* _REQUIREMENT_
Because only the text is wanted, repeat the records below exactly and omit the pictures.

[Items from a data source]
Start of Block
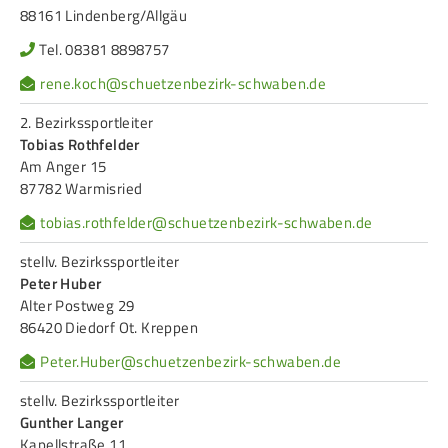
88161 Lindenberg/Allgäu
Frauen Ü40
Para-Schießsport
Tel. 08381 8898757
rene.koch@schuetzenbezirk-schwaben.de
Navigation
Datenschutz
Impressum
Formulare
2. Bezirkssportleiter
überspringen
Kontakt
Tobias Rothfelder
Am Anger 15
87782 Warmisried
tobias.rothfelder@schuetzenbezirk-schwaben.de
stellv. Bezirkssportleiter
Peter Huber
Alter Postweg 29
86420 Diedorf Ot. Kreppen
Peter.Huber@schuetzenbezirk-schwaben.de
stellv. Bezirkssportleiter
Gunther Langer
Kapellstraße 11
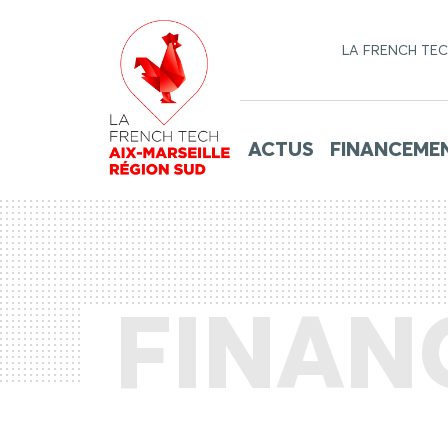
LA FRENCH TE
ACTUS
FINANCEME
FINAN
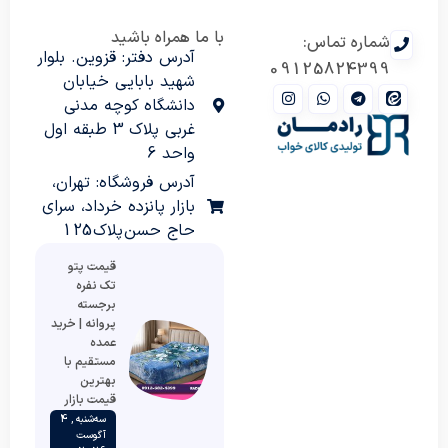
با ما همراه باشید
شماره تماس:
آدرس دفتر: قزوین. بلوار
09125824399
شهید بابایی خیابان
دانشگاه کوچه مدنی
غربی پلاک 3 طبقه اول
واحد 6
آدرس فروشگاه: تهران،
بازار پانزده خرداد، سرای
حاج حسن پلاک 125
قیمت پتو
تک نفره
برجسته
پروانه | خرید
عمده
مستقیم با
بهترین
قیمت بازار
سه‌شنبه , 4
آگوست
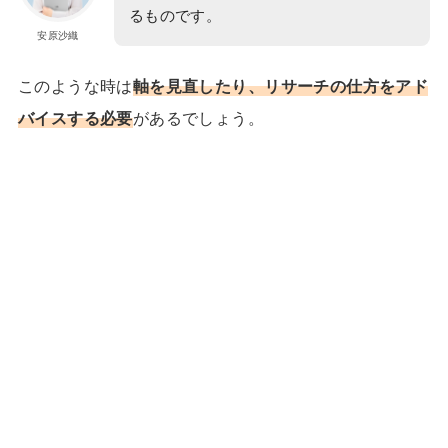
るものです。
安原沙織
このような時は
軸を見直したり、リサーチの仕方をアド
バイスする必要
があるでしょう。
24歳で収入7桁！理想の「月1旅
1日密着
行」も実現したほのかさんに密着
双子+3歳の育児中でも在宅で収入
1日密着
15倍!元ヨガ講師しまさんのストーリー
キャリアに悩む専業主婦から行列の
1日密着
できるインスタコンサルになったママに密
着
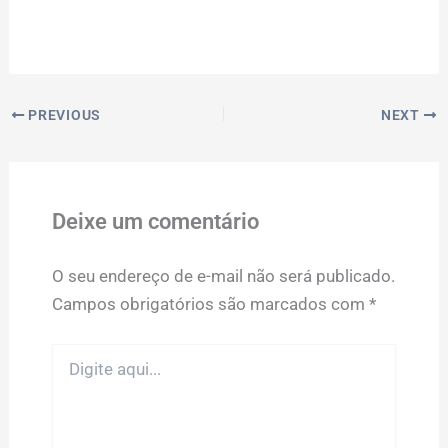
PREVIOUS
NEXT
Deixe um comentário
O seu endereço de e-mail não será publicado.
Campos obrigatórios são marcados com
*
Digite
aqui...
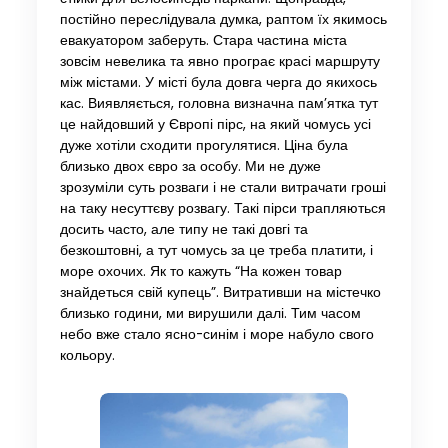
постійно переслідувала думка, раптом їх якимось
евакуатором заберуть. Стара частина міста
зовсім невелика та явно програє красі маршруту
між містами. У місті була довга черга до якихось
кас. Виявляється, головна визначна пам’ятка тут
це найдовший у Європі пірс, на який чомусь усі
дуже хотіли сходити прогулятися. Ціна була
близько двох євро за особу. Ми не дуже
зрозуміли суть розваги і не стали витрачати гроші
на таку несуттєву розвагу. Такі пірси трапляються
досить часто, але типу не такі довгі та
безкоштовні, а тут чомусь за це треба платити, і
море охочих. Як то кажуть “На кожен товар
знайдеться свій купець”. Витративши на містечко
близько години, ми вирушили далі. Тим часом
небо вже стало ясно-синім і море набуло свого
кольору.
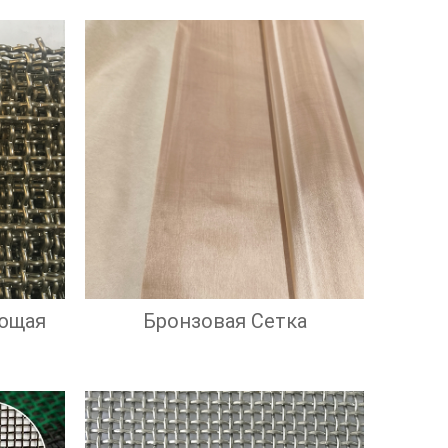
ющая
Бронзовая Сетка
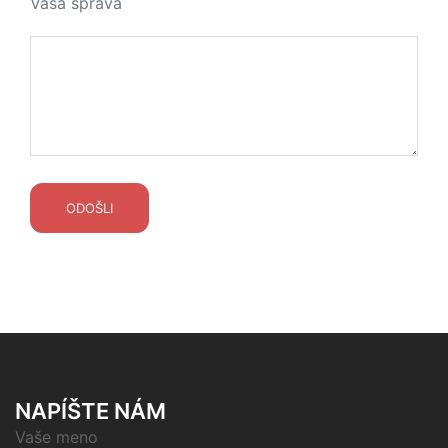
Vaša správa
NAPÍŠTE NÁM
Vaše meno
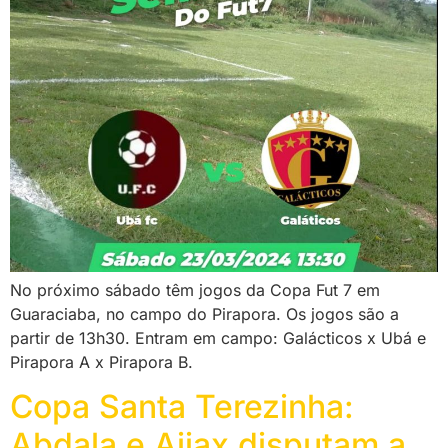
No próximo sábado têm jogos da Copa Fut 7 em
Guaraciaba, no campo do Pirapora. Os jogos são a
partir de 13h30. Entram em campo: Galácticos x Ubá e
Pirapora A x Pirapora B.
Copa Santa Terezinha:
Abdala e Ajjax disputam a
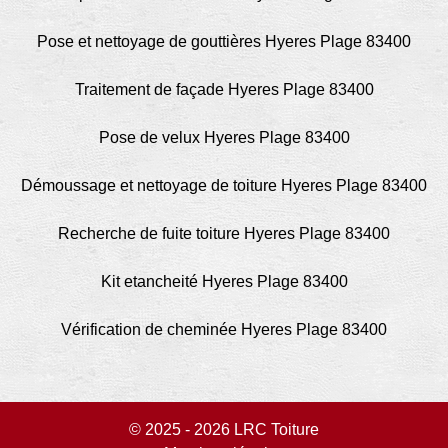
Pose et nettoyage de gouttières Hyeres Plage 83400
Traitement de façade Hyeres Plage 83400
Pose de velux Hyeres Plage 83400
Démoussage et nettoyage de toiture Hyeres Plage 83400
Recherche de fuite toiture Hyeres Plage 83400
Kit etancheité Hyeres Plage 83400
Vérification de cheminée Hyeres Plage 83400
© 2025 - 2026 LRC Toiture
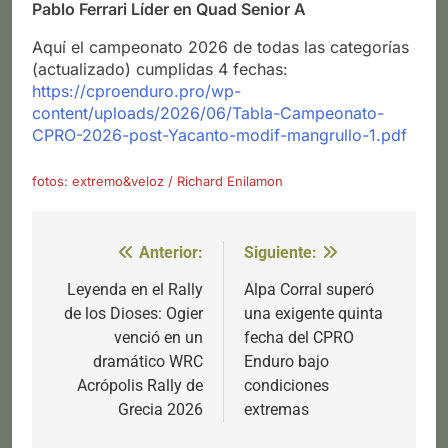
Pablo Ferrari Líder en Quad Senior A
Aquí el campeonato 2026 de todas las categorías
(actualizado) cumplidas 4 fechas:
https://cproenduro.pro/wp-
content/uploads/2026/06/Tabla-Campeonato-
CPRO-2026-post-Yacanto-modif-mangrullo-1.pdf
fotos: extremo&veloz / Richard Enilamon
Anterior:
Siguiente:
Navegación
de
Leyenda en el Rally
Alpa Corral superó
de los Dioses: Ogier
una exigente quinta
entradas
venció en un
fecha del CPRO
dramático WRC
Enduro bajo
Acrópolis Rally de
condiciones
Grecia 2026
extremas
End of Block
* _RESULT_
88161 Lindenberg/Allgäu
Frauen Ü40
Para-Schießsport
Tel. 08381 8898757
rene.koch@schuetzenbezirk-schwaben.de
Navigation
Datenschutz
Impressum
Formulare
2. Bezirkssportleiter
überspringen
Kontakt
Tobias Rothfelder
Am Anger 15
87782 Warmisried
tobias.rothfelder@schuetzenbezirk-schwaben.de
stellv. Bezirkssportleiter
Peter Huber
Alter Postweg 29
86420 Diedorf Ot. Kreppen
Peter.Huber@schuetzenbezirk-schwaben.de
stellv. Bezirkssportleiter
Gunther Langer
Kapellstraße 11
LA FRENCH TE
ACTUS
FINANCEME
FINAN
با ما همراه باشید
شماره تماس:
آدرس دفتر: قزوین. بلوار
09125824399
شهید بابایی خیابان
دانشگاه کوچه مدنی
غربی پلاک 3 طبقه اول
واحد 6
آدرس فروشگاه: تهران،
بازار پانزده خرداد، سرای
حاج حسن پلاک 125
قیمت پتو
تک نفره
برجسته
پروانه | خرید
عمده
مستقیم با
بهترین
قیمت بازار
سه‌شنبه , 4
آگوست
るものです。
安原沙織
このような時は
軸を見直したり、リサーチの仕方をアド
バイスする必要
があるでしょう。
24歳で収入7桁！理想の「月1旅
1日密着
行」も実現したほのかさんに密着
双子+3歳の育児中でも在宅で収入
1日密着
15倍!元ヨガ講師しまさんのストーリー
キャリアに悩む専業主婦から行列の
1日密着
できるインスタコンサルになったママに密
着
PREVIOUS
NEXT
Deixe um comentário
O seu endereço de e-mail não será publicado.
Campos obrigatórios são marcados com
*
Digite
aqui...
постійно переслідувала думка, раптом їх якимось
евакуатором заберуть. Стара частина міста
зовсім невелика та явно програє красі маршруту
між містами. У місті була довга черга до якихось
кас. Виявляється, головна визначна пам’ятка тут
це найдовший у Європі пірс, на який чомусь усі
дуже хотіли сходити прогулятися. Ціна була
близько двох євро за особу. Ми не дуже
зрозуміли суть розваги і не стали витрачати гроші
на таку несуттєву розвагу. Такі пірси трапляються
досить часто, але типу не такі довгі та
безкоштовні, а тут чомусь за це треба платити, і
море охочих. Як то кажуть “На кожен товар
знайдеться свій купець”. Витративши на містечко
близько години, ми вирушили далі. Тим часом
небо вже стало ясно-синім і море набуло свого
кольору.
ющая
Бронзовая Сетка
Vaša správa
NAPÍŠTE NÁM
Vaše meno
No próximo sábado têm jogos da Copa Fut 7 em
Guaraciaba, no campo do Pirapora. Os jogos são a
partir de 13h30. Entram em campo: Galácticos x Ubá e
Pirapora A x Pirapora B.
Copa Santa Terezinha:
Abdala e Ajjax disputam a
Pose et nettoyage de gouttières Hyeres Plage 83400
Traitement de façade Hyeres Plage 83400
Pose de velux Hyeres Plage 83400
Démoussage et nettoyage de toiture Hyeres Plage 83400
Recherche de fuite toiture Hyeres Plage 83400
Kit etancheité Hyeres Plage 83400
Vérification de cheminée Hyeres Plage 83400
© 2025 - 2026 LRC Toiture
Pablo Ferrari Líder en Quad Senior A
Aquí el campeonato 2026 de todas las categorías
(actualizado) cumplidas 4 fechas:
https://cproenduro.pro/wp-
content/uploads/2026/06/Tabla-Campeonato-
CPRO-2026-post-Yacanto-modif-mangrullo-1.pdf
fotos: extremo&veloz / Richard Enilamon
Anterior:
Siguiente:
Navegación
de
Leyenda en el Rally
Alpa Corral superó
de los Dioses: Ogier
una exigente quinta
entradas
venció en un
fecha del CPRO
dramático WRC
Enduro bajo
Acrópolis Rally de
condiciones
Grecia 2026
extremas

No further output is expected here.